Two nested loops check every pair or subarray. The outer loop fixes a starting point, the inner loop extends or searches. For n elements this gives up to n²/2 operations. No extra space, but the quadratic time is prohibitive for large inputs.
Most array problems have an O(n²) brute force (nested loops) and an O(n) optimal (single pass with clever state tracking). The key is identifying what information to maintain as you scan: a running max, a prefix sum, a hash map of seen values, or two pointers.

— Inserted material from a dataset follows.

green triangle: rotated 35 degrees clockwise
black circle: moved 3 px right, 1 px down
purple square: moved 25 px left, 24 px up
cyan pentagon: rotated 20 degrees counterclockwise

Review these before coding to avoid predictable interview regressions.
Wrong move: Loop endpoints miss first/last candidate.
Usually fails on: Fails on minimal arrays and exact-boundary answers.
Fix: Re-derive loops from inclusive/exclusive ranges before coding.
Wrong move: Zero-count keys stay in map and break distinct/count constraints.
Usually fails on: Window/map size checks are consistently off by one.
Fix: Delete keys when count reaches zero.